Los territorios del marquesado de Villena tenían su centro en el pueblo de Belmonte donde en el año 1456 don Juan de Pacheco, segundo marqués de Villena, manda construir su Castillo. Todas las posesiones de la casa de Villena pasan a la Corona por el apoyo que el tercer marqués de Villena, don Diego López Pacheco, ofrece a Juana la Beltraneja en la guerra civil que la enfrenta con su tía Isabel la Católica. Recordemos que el primer marqués de Villena fue un gran aliado actuando, prácticamente, como valido del rey Enrique IV en calidad de favorito del monarca. El señorío de Moya fue elevado a marquesado por los Reyes Católicos en las Cortes de Toro celebradas en el año 1480. Los marqueses de Moya ejercían su jurisdicción sobre 32 (ó 36) poblaciones. El marquesado de Moya fue la recompensa de la reina Isabel La Católica a su gran amiga y apoyo Isabel de Bobadilla casada con Andrés Cabrera. Su hija, Isabel Cabrera de Bobadilla, casará con un Hurtado de Mendoiza , quienes recibirán el título de marqueses de Moya. Los Reyes Católicos utilizaron la concesión de títulos para recompensar los apoyos recibidos de la nobleza a sus aspiraciones al trono de Castilla. El condado de Haro en las tierras de Cuenca pertenecía a una rama de la familia de los descendientes de la familia López de Haro, señores de Vizcaya, y que fueron una de las familias que desempeñaron un papel fundamental en la reconquista de estas tierras. Miembros de esta familia estarán presentes a lo largo de toda la historia de Castilla.

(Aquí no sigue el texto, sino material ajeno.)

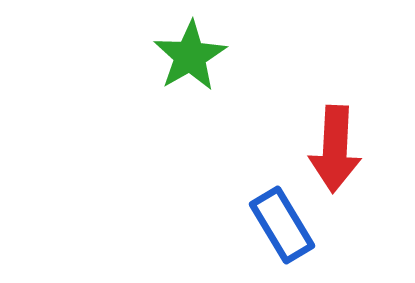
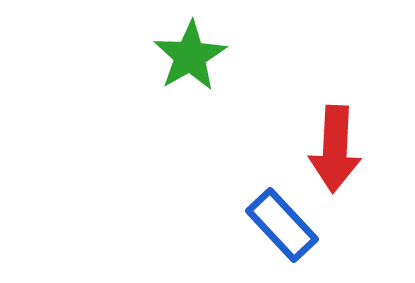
blue rectangle: rotated 12 degrees counterclockwise
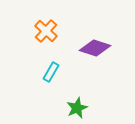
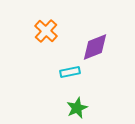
purple diamond: moved 1 px up; rotated 40 degrees counterclockwise
cyan rectangle: moved 19 px right; rotated 48 degrees clockwise
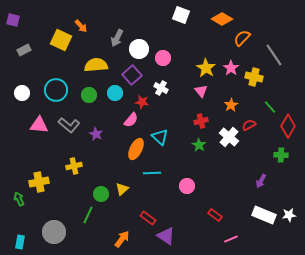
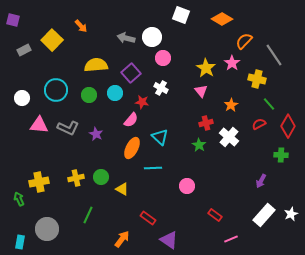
gray arrow at (117, 38): moved 9 px right; rotated 78 degrees clockwise
orange semicircle at (242, 38): moved 2 px right, 3 px down
yellow square at (61, 40): moved 9 px left; rotated 20 degrees clockwise
white circle at (139, 49): moved 13 px right, 12 px up
pink star at (231, 68): moved 1 px right, 5 px up
purple square at (132, 75): moved 1 px left, 2 px up
yellow cross at (254, 77): moved 3 px right, 2 px down
white circle at (22, 93): moved 5 px down
green line at (270, 107): moved 1 px left, 3 px up
red cross at (201, 121): moved 5 px right, 2 px down
gray L-shape at (69, 125): moved 1 px left, 3 px down; rotated 15 degrees counterclockwise
red semicircle at (249, 125): moved 10 px right, 1 px up
orange ellipse at (136, 149): moved 4 px left, 1 px up
yellow cross at (74, 166): moved 2 px right, 12 px down
cyan line at (152, 173): moved 1 px right, 5 px up
yellow triangle at (122, 189): rotated 48 degrees counterclockwise
green circle at (101, 194): moved 17 px up
white rectangle at (264, 215): rotated 70 degrees counterclockwise
white star at (289, 215): moved 2 px right, 1 px up; rotated 16 degrees counterclockwise
gray circle at (54, 232): moved 7 px left, 3 px up
purple triangle at (166, 236): moved 3 px right, 4 px down
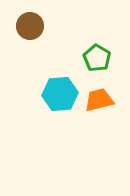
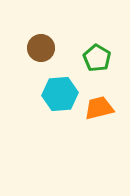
brown circle: moved 11 px right, 22 px down
orange trapezoid: moved 8 px down
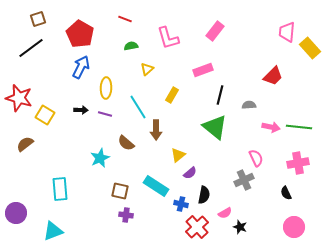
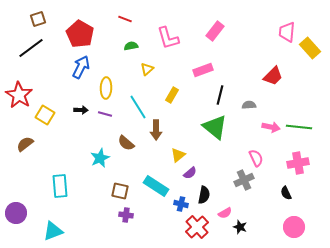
red star at (19, 98): moved 3 px up; rotated 16 degrees clockwise
cyan rectangle at (60, 189): moved 3 px up
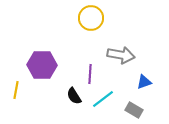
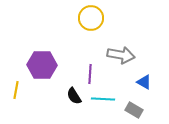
blue triangle: rotated 49 degrees clockwise
cyan line: rotated 40 degrees clockwise
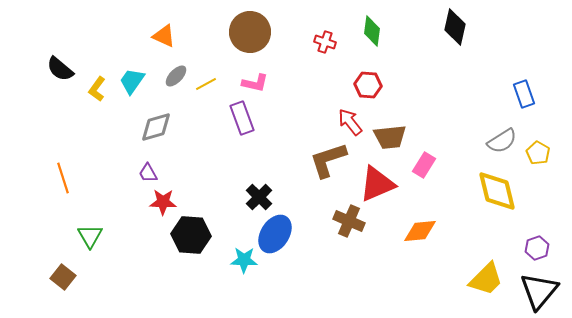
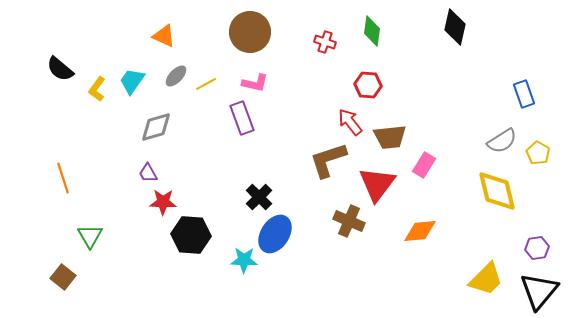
red triangle: rotated 30 degrees counterclockwise
purple hexagon: rotated 10 degrees clockwise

En la actualidad en la provincia existen 347 pueblos y algunos menos municipios, en concreto 238, ya por razones , principalmente económicas, algunos pueblos sean agrupado en un solo municipio. Estos 347 pueblos de la provincia, que ocupan una superficie de 17.061 kilómetros cuadrados, son el resultado de todas las alteraciones descritas debidas a los intercambios con las provincias limítrofes, a las desapariciones por despoblamiento, a las circunstancias que han favorecido crecimientos de poblaciones prácticamente deshabitadas y a las segregaciones de municipios que a mediados del siglo XVIII formaban una sola población.
Decir de las tierras de Albacete que el oeste y el suroeste de la capital conitituían un sector pantanoso e insalubre. La desecación llevada a cabo por la acción del hombre se incrementa a inicios del siglo XX dando lugar al paisaje actual. Llama la atención el gran numero de pueblos que en la provincia de Cuenca en sus límtes con la de Albacete llevan el nombre de Casas que recuerdan un poblamiento disperso en tierras que presentaban la característica antes expuesta.